Lena Oberdorf ist schon lange eine zentrale Figur bei den DFB-Fußballerinnen. Vor der Entscheidung in der Olympia-Qualifikation rückt die Wolfsburgerin in den Mittelpunkt.

Das ganze Drumherum, sagt Vater und Berater Frank Oberdorf, brauche seine Tochter nicht. Sie wolle eigentlich nur Fußball spielen. Deshalb hält sich Lena Oberdorf gerade auch mit Interviews zurück. Die Aufregung um ihren angekündigten Wechsel vom VfL Wolfsburg zum FC Bayern München kann die fürs deutsche Nationalteam so wichtige Mittelfeldspielerin jetzt wirklich nicht gebrauchen – so mitten in der Olympia-Qualifikation.

Auch Oberdorf will sich den Traum von den Sommerspielen erfüllen. Die Partie um den dritten Platz der Nations League gegen die Niederlande am Mittwoch (20.45 Uhr/ZDF) in Heerenveen ist die letzte Möglichkeit für die DFB-Frauen, das Ticket für die Olympischen Spiele in Paris (26. Juli bis 11. August) noch zu lösen.

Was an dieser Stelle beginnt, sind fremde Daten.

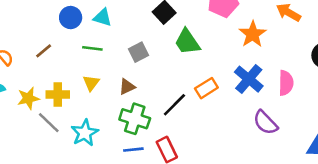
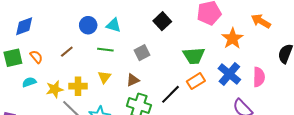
green trapezoid: (187, 42) -> (194, 56), moved, turned -60

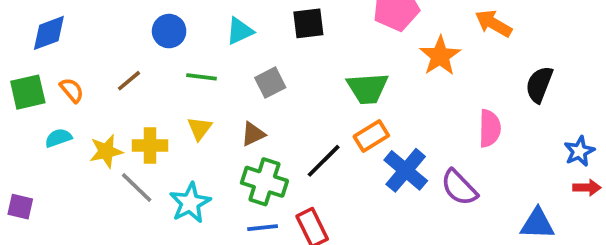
black square: (162, 21) -> (308, 23), turned 36
cyan triangle: (114, 25) -> (240, 31), moved, turned -42
blue cross: (229, 74) -> (406, 170), moved

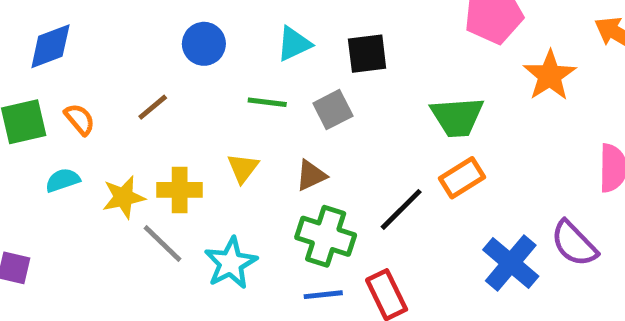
black square: (308, 23) -> (367, 54), moved
green line: (202, 77) -> (267, 102), moved
blue cross: (406, 170) -> (511, 263), moved

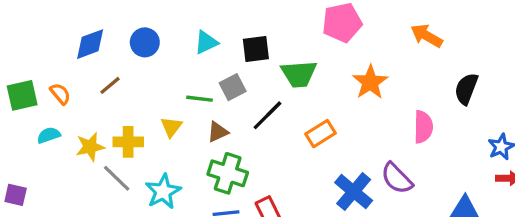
blue diamond: (50, 46) -> (90, 44), moved
orange star: (550, 75) -> (370, 82), moved
green line: (267, 102) -> (199, 99), moved
green trapezoid: (457, 117) -> (299, 74), moved
black line: (401, 209) -> (267, 115), moved

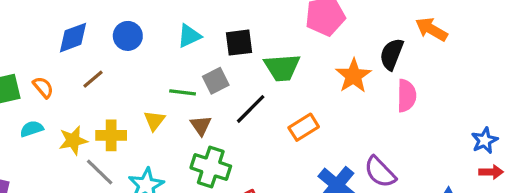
orange arrow: (427, 36) -> (431, 29), moved
black semicircle: (466, 89) -> (392, 54), moved
pink semicircle: (423, 127) -> (407, 96), moved
brown triangle: (218, 132) -> (201, 126), turned -40

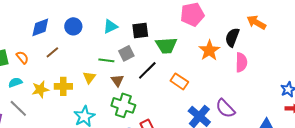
orange rectangle: (304, 127) -> (179, 81), turned 66
gray line: (100, 172) -> (18, 108), moved

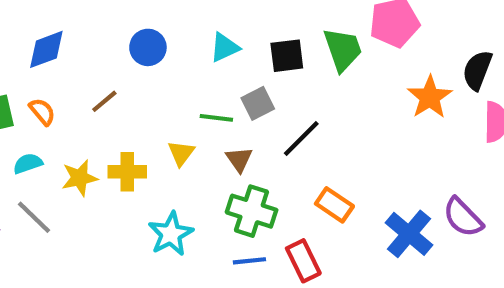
blue diamond: (40, 27) -> (46, 49), moved
green trapezoid: (166, 45) -> (343, 49), moved, turned -105
orange rectangle: (179, 81) -> (334, 205), moved

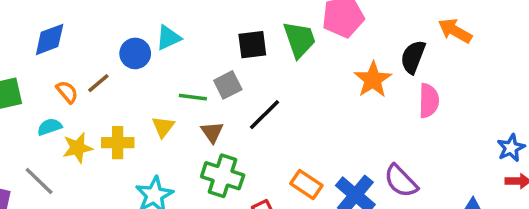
blue circle: (148, 47) -> (135, 53), moved
cyan triangle: (225, 47) -> (168, 38), moved
orange semicircle: (42, 112) -> (67, 92), moved
cyan semicircle: (28, 163) -> (50, 127), moved
orange rectangle: (334, 205) -> (306, 185), moved

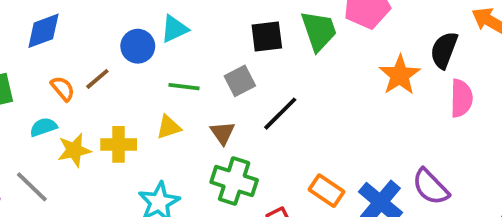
green line: (193, 97) -> (184, 87), moved
yellow triangle: (163, 127) -> (169, 127), turned 35

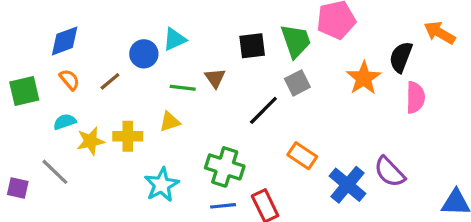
gray square: (240, 81) -> (297, 83), moved
orange semicircle: (63, 89) -> (70, 80), moved
brown triangle: (223, 133) -> (215, 78), moved
orange rectangle: (327, 191) -> (302, 156), moved

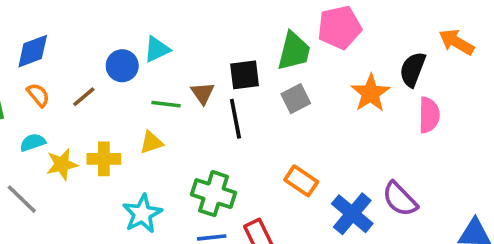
green trapezoid: (296, 41) -> (294, 51), turned 33
black square: (252, 46) -> (245, 75), moved
black line: (263, 110) -> (235, 119), moved, turned -56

Die 1:2-Niederlage gegen Frankreich war wieder mal ein Beispiel dafür, dass das Spiel oft mit Oberdorf steht – und manchmal auch fällt: Die 22-Jährige räumte am Freitagabend in Lyon viel im Mittelfeld ab, verursachte dann aber einen Elfmeter, der zum 0:2 führte. «Da muss sie nicht mit der Grätsche kommen», kritisierte Kapitänin Alexandra Popp später ihre Clubkollegin unverhohlen. «Da kann sie besser den Körper reinstellen und den Ball blocken.»

Gewohnt resolut im Zweikampf

Nach der verletzungsbedingten Auswechslung von Marina Hegering stellte Horst Hrubesch Oberdorf in die Innenverteidigung, wo sie dann gewohnt resolut dazwischenging und auch im Spielaufbau «spielerische Akzente» setzte, wie der Interims-Bundestrainer anmerkte.

Seit ihrem Nationalteam-Debüt 2019 mit nur 17 Jahren genießt Oberdorf in Fachkreisen höchste Anerkennung: Bei der EM 2022 wurde sie als beste junge Spielerin ausgezeichnet; die Trophäe nahm sie nach der Endspiel-Niederlage gegen England allerdings mit Tränen in den Augen in Empfang. Das WM-Debakel 2023 in Australien erlebte sie als Spätstarterin – sie war mit einer Oberschenkelverletzung ins Turnier gegangen.

Mit Oberdorfs Verpflichtung zur neuen Saison landete der FC Bayern einen Transfercoup, in Wolfsburg hatte Oberdorf eine Ausstiegsklausel in ihrem Vertrag gezogen. Über die Ablösesumme machten die beiden Clubs keine Angaben, der NDR berichtete von 400.000 Euro. Das wäre ein Rekord für einen Wechsel innerhalb der Bundesliga.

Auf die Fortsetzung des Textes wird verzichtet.